O CAM faz 30 anos em 2013. Deve ter a noção desta herança, de ter sido a primeira instituição a lidar com arte moderna e contemporânea, nomeadamente arte moderna e contemporânea portuguesa, [área de actuação] onde foi de facto fundamental. Encontrar um lugar próprio, em que as pessoas sintam que há uma identidade é um dos desafios para os próximos anos. Para mim, a identidade CAM, o seu ADN, tem duas ou três linhas muito claras. Uma liga-se ao facto de ser uma casa onde a maior parte dos artistas portugueses fizeram a sua primeira antológica ou retrospectiva, [assumindo-se], portanto, [como] um lugar que não é só de exposições, mas que faz catálogos, investigação, trabalho mais invisível mas importante. É uma das linhas que acho que deve continuar a desenvolver.

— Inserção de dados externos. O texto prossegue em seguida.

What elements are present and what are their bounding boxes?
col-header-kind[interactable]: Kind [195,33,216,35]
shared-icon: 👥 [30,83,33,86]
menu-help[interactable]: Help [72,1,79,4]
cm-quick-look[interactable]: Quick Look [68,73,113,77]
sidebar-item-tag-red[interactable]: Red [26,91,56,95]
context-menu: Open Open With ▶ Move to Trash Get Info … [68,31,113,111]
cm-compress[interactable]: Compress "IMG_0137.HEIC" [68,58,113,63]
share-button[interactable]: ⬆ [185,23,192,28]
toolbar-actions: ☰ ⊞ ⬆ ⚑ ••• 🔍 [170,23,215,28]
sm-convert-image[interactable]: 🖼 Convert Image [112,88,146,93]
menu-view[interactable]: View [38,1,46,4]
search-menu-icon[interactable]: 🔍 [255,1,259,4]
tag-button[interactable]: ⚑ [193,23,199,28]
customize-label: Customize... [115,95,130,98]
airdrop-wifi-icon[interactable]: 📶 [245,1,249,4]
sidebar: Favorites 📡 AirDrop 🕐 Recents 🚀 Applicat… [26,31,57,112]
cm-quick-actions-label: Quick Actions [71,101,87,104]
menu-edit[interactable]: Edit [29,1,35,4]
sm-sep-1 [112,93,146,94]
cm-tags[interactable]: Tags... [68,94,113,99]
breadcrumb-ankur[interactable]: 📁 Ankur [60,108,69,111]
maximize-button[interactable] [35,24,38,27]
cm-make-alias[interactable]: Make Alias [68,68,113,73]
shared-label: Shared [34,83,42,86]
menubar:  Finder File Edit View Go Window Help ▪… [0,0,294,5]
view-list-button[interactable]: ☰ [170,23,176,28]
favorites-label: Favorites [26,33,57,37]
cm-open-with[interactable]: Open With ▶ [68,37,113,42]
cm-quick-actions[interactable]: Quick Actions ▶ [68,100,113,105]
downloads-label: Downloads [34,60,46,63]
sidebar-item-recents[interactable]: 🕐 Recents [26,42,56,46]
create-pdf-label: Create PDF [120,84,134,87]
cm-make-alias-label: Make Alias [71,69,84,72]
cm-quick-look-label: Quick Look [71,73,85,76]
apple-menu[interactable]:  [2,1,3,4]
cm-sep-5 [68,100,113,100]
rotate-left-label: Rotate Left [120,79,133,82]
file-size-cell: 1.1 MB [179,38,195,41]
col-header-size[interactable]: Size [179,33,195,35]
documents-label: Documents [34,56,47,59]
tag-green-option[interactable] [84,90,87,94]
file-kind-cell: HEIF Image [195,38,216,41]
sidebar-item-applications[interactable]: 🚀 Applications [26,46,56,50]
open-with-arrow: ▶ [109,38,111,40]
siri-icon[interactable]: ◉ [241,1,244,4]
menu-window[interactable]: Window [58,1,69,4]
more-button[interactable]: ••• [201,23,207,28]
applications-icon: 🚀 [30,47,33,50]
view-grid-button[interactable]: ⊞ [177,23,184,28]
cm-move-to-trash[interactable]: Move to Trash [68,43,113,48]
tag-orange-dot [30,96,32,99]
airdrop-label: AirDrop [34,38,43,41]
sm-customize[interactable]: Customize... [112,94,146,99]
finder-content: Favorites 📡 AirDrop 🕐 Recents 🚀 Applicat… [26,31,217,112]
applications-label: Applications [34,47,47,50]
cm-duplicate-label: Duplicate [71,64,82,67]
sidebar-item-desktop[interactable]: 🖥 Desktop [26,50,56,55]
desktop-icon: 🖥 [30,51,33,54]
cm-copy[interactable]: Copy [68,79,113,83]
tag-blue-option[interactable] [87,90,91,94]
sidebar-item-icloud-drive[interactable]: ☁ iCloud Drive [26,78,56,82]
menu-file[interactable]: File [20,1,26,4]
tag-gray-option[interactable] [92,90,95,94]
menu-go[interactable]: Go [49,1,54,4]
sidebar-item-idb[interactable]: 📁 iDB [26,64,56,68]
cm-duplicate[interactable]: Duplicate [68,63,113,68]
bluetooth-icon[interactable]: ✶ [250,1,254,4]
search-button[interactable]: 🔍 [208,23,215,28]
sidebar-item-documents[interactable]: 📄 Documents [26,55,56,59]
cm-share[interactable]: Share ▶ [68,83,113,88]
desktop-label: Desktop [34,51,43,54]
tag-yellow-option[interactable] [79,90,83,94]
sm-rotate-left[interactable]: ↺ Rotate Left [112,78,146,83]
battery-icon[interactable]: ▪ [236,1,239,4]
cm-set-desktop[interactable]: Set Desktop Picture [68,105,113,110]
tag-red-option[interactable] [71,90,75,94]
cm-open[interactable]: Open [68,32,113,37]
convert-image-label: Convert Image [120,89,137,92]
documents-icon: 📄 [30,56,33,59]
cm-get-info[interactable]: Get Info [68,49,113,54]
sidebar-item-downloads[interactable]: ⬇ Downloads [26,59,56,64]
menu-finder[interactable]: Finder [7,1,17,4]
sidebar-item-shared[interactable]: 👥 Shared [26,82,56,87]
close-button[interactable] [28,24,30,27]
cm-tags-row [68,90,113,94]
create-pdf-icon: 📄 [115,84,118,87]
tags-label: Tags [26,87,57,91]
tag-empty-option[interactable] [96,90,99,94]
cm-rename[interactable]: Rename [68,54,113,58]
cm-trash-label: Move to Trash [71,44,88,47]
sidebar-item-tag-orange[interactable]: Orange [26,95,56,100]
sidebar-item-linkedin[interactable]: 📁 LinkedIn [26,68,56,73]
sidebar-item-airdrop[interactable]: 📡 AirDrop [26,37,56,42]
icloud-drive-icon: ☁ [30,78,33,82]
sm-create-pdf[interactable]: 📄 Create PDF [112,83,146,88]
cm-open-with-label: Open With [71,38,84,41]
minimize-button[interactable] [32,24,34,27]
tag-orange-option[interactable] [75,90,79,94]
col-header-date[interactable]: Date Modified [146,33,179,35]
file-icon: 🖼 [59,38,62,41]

Esse não é um lugar, hoje, de certa forma ocupado pela Culturgest, o braço operativo da Caixa Geral de depósitos na cultura?
A Culturgest tem feito esse trabalho sobretudo com artistas da década de 1980 e 1990, mas há artistas para trás que nunca foram trabalhados como deve ser, de quem nunca se produziu uma exposição ou um catálogo com investigação e reflexão. Estou a pensar, por exemplo, no Escada, a quem quero dedicar uma retrospectiva nos próximos anos, ou na Ana Vieira, que vamos fazer em 2011 em cooperação com o museu [Carlos Machado] de Ponta Delgada.
O CAM não é como Serralves, que situou a sua colecção em circa de 1968. A colecção do CAM começa em 1910, tem arte moderna. É uma especificidade a cumprir de modo mais sistemático. Em 2012: Josef Albers, importantíssimo como referência para imensos artistas portugueses mas nunca mostrado em Portugal. E outros nomes de que os professores de Belas-Artes falam aos seus alunos ano após ano, mas que nunca se viram.